Over the years the Yearbook has featured articles relating to individual items in the Inn’s silver collection. This year our expert, Richard Parsons, writes about a pair of beautiful silver-gilt dishes hallmarked 1813, engraved in the centre with the Royal cipher of Queen Charlotte and the Garter badge of the Prince of Wales, later George IV, with whom she acted as Regent during her husband George III’s illness. I was curious to know why they came into our possession. The catalogue entry reads simply “Presented by Mrs Hansell 1926”. Bench Table records indicate that the entry is accurate.

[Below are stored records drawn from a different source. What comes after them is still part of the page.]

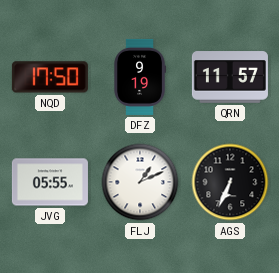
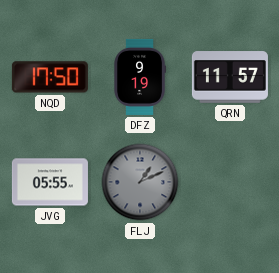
FLJ dial: white -> grey
AGS: 6:34 -> none
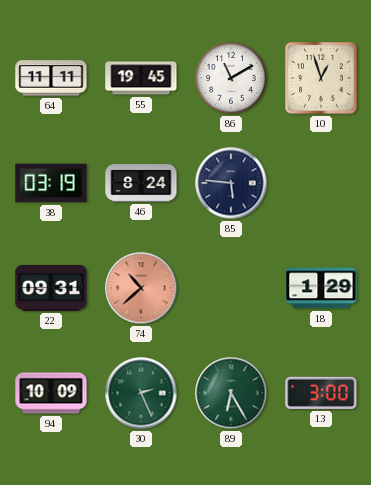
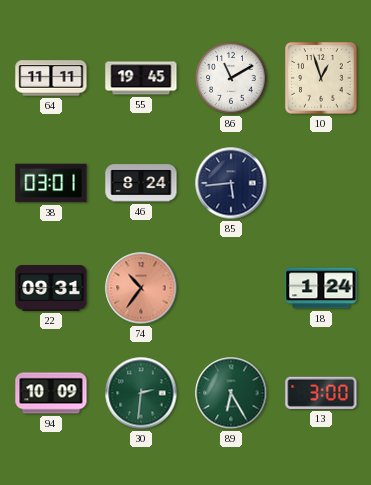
38: 03:19 -> 03:01
85: 5:46 -> 5:44
74: 10:38 -> 10:36
18: 1:29 -> 1:24
30: 2:26 -> 2:31
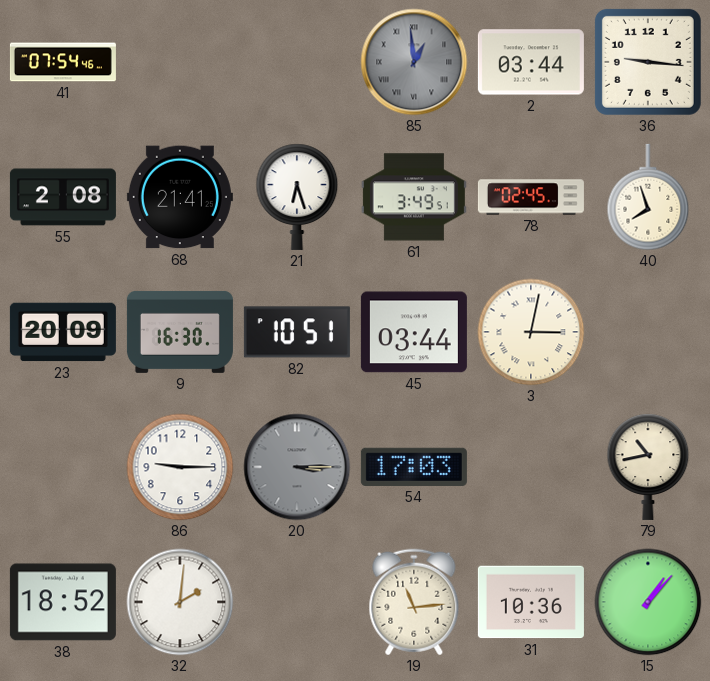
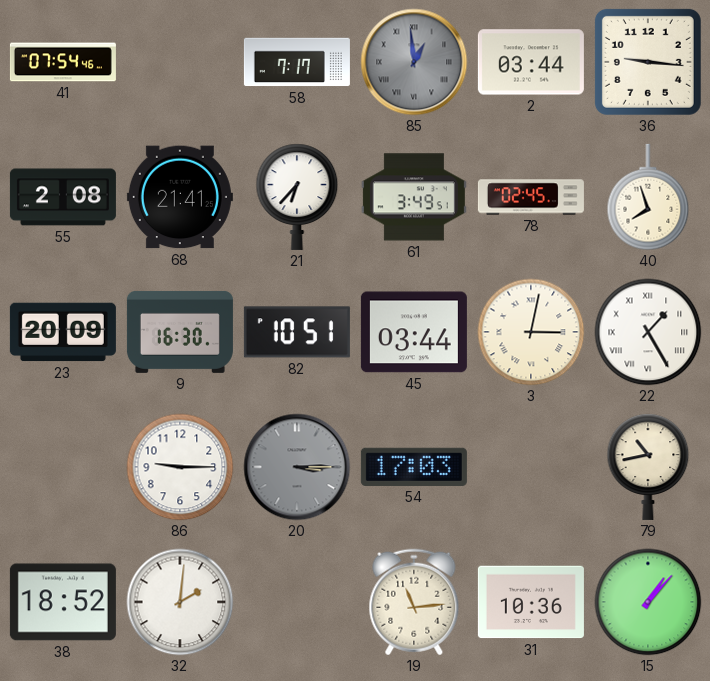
58: none -> 7:17
21: 6:27 -> 6:37
22: none -> 1:25
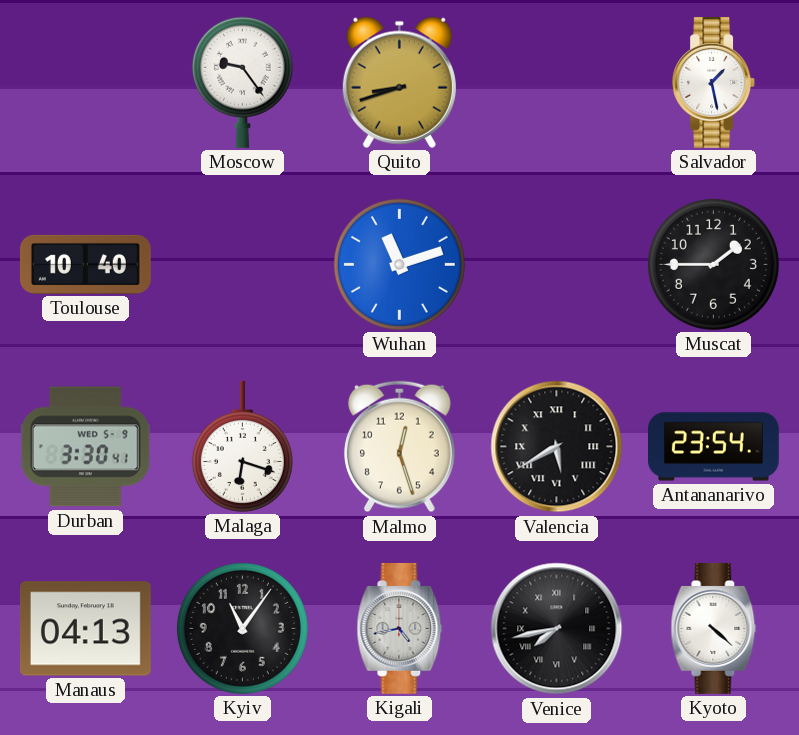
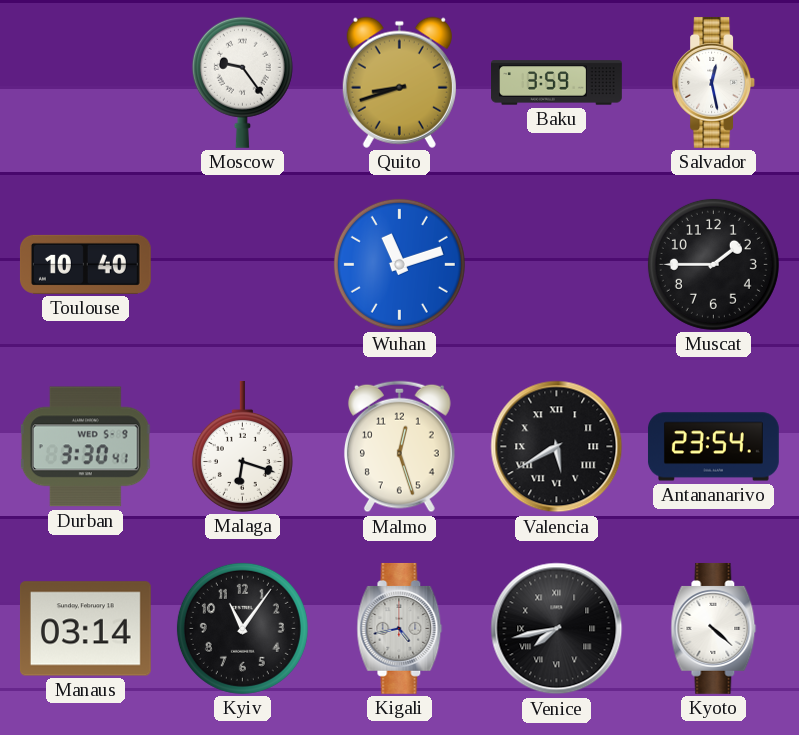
Baku: none -> 3:59
Salvador: 1:28 -> 12:28
Manaus: 04:13 -> 03:14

The then-Treasurer reported that the Inn had received a gift of plate from the wife of a Bencher and would write to her “expressing the thanks of the Bench for her gift”.

Why might the wife of a Bencher make a gift of what was almost certainly her own property? That question started me on a fascinating trail which sadly provided no definite answers. I am most grateful to Celia Pilkington, the Inn’s archivist, for her help and suggestions.

First, her husband: (Edward) William Hansell, born 1857, the eldest son of an Anglican priest, was called to the Bar by The Inner Temple in 1880. He was described in an obituary as a “versatile and distinguished lawyer”, which seems justified. He specialised in both bankruptcy and ecclesiastical law. He worked alongside Vaughan Williams on the latter’s textbook Bankruptcy Practice, later becoming the principal editor. From 1905–27 he acted as standing counsel in bankruptcy matters to the Board of Trade before his appointment as an official Referee in 1927, the same year that he took silk. He served in that capacity until his retirement in 1931.

On the ecclesiastical side, he was first appointed Chancellor of the Diocese of Oxford in 1912, thereafter serving in that capacity in other Dioceses, including in 1920–21 that of Gloucester and Birmingham. He was knighted in the New Year’s Honours list of 1930 and, having been elected a Bencher of the Inn in 1912, became Treasurer in 1933. He died in 1937. His wife’s gift to the Inn does not coincide with any event in her husband’s career.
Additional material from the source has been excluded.